“Jesús (…) se transfiguró (en el Monte Tabor): su rostro se
puso brillante como el sol y sus vestidos se volvieron blancos como la luz” (Mt 17, 1-9). En la cima del Monte Tabor,
Jesús se transfigura, es decir, resplandece de luz, delante de Pedro, Santiago y
Juan. El significado de la Transfiguración del Señor se comprende cuando se
entiende cuál es el significado de la luz en el sentido bíblico: la luz, en la
Biblia, significa “gloria”: por lo tanto, el hecho de que Jesús se transfigure,
es decir, se revista de luz, quiere decir que se reviste de gloria. Ahora bien,
puesto que la gloria sólo le pertenece a Dios, el significado es claro: la
Transfiguración es una auto-revelación –una más, entre otras tantas, como las
de los milagros- de Jesús como Dios en Persona. Al transfigurarse, es decir, al
revestirse de luz, Jesús se les revela a sus discípulos más cercanos y
preferidos por Él –Pedro, Santiago y Juan-, los secretos más admirables acerca
de Él mismo: Él no es un hombre cualquiera; Él no es un profeta más entre
tantos; Él no es un hombre santo, ni siquiera el más santo entre los santos: Él
es el Dios Tres veces Santo, ante quien los ángeles se postran en adoración,
sin atreverse siquiera a levantar la mirada, y ahora, se les ha manifestado en
el esplendor de su gloria. Jesús es el Hijo Eterno del Padre, engendrado desde
toda la eternidad, “entre esplendores sagrados”, que se ha encarnado en el seno
de la Virgen Madre por obra del Espíritu Santo para adquirir un Cuerpo, de
manera tal de poder tener un Cuerpo para poder ofrendarlo en el ara santa de la
cruz y así cumplir la redención de los hombres, dando cumplimiento al plan de
la Santísima Trinidad.
La
glorificación de la Transfiguración en el Monte Tabor es, por lo tanto, el
estado natural del Hombre-Dios, y no es ningún hecho milagroso ni sobrenatural;
por el contrario, su ocultamiento sí es un hecho milagroso, necesario para
poder sufrir la Pasión; en otras palabras, el hecho de que Jesús no aparezca
glorioso, radiante de luz y de gloria divina desde el momento mismo de su
Encarnación y Nacimiento, es un milagro de la omnipotencia divina[1],
al cual recurre el mismo Jesús, para poder sufrir la Pasión, puesto que si
Jesús, desde su Encarnación, permanecía glorificado, tal como le pertenecía por
ser Él el Hijo Eterno del Padre, no podría haber sufrido la Pasión, porque un
cuerpo glorificado, como el suyo en la Transfiguración, no siente dolor en
absoluto; por el contrario, se encuentra en la máxima beatitud posible, porque
está inhabitado por la divinidad.
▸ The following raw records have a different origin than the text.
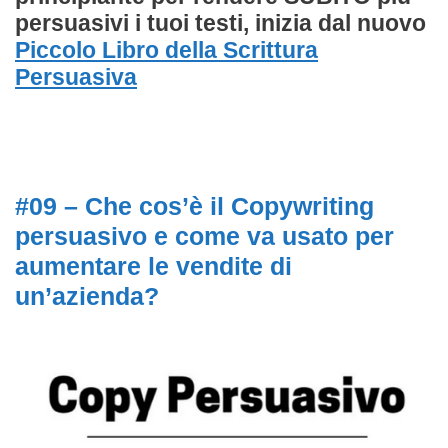
persuasivi i tuoi testi, inizia dal nuovo
Piccolo Libro della Scrittura
Persuasiva
#09 – Che cos’è il Copywriting
persuasivo e come va usato per
aumentare le vendite di
un’azienda?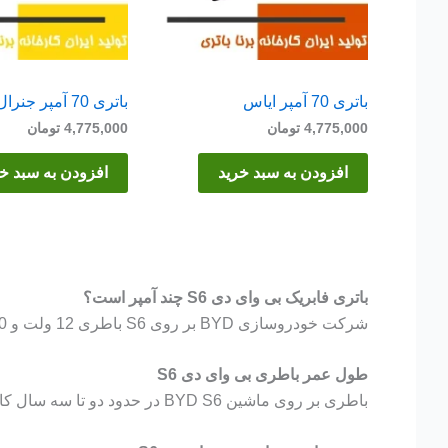
باتری 70 آمپر ایاس
باتری 70 آمپر جنرال
4,775,000
تومان
4,775,000
تومان
افزودن به سبد خرید
افزودن به سبد خ
باتری فابریک بی وای دی S6 چند آمپر است؟
شرکت خودروسازی BYD بر روی S6 باطری 12 ولت و 80 آمپر نصب میکند. برروی این خودرو باتری 70 آمپر هم قابل نصب است.
طول عمر باطری بی وای دی S6
باطری بر روی ماشین BYD S6 در حدود دو تا سه سال کار میکند. البته این مدت با توجه به شرایط نگهداری باطری و نوع استفاده از باطری تغییر میکند.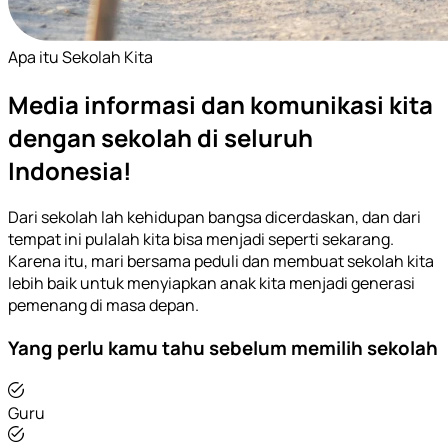
Apa itu Sekolah Kita
Media informasi dan komunikasi kita
dengan sekolah di seluruh
Indonesia!
Dari sekolah lah kehidupan bangsa dicerdaskan, dan dari
tempat ini pulalah kita bisa menjadi seperti sekarang.
Karena itu, mari bersama peduli dan membuat sekolah kita
lebih baik untuk menyiapkan anak kita menjadi generasi
pemenang di masa depan.
Yang perlu kamu tahu sebelum memilih sekolah
Guru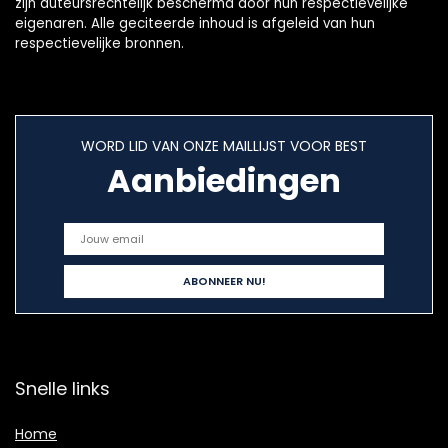
zijn auteursrechtelijk beschermd door hun respectievelijke
eigenaren. Alle geciteerde inhoud is afgeleid van hun
respectievelijke bronnen.
WORD LID VAN ONZE MAILLIJST VOOR BEST
Aanbiedingen
Snelle links
Home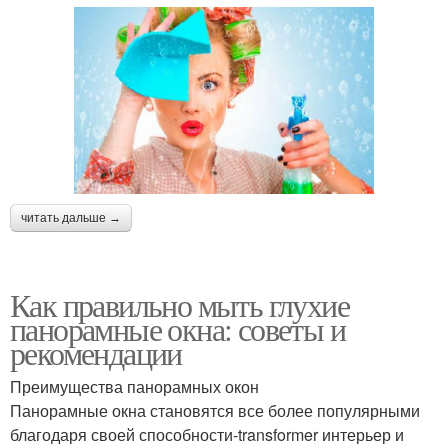
читать дальше →
Как правильно мыть глухие
панорамные окна: советы и
рекомендации
Преимущества панорамных окон
Панорамные окна становятся все более популярными
благодаря своей способности-transformer интерьер и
Entonces, para poder padecer su misterio
pascual de Muerte y Resurrección, es que Jesús suspende los efectos de la
gloria divina desde el momento de la Encarnación, y solo los deja entrever
brevemente en el Monte Tabor, en la Transfiguración, y lo hace para que sus
discípulos sepan que Él es Dios Hijo encarnado. Jesús suspende, por unos
instantes, el milagro que impedía que la luz de la gloria divina, que le
pertenece por ser Él Dios Eterno, se manifieste a través de su Cuerpo Sacratísimo,
y permite que, por unos instantes, la luz y la gloria de su Ser trinitario se haga
visible a través de su Cuerpo; Jesús permite que sus discípulos lo vean
revestido de luz en la cima del Monte Tabor, para que sepan que Él es el Dios
de la gloria, que habrá de conducirlos al Reino de los cielos, y esto lo
permite antes de la Pasión, porque cuando lo vean en la cima del Monte Calvario,
lo verán cubierto, no de luz, sino de Sangre, y no pensarán que es Dios sino, como
dice Isaías, “un gusano” (cfr. Is 53, 5ss), y no querrán contemplarlo, extasiados, como ahora en
el Tabor, sino, será un hombre tan cubierto de heridas, que dará espanto, y
será como alguien ante quien “se da vuelta la cabeza”, de tanto horror que causarán
sus heridas, su Cuerpo flagelado y su Rostro desfigurado por las trompadas y
los golpes. Jesús se transfigura en el Monte Tabor, dice Santo Tomás de Aquino,
para que sus Apóstoles no desfallezcan en la Pasión, y para que aprendan que a
la luz, se llega por la cruz. Ésta es también para nosotros la lección del
Tabor: a la luz, se llega por la cruz.
[1] Cfr. Matthias Joseph Scheeben, Los misterios del cristianismo, Ediciones Herder, Barcelona 1964.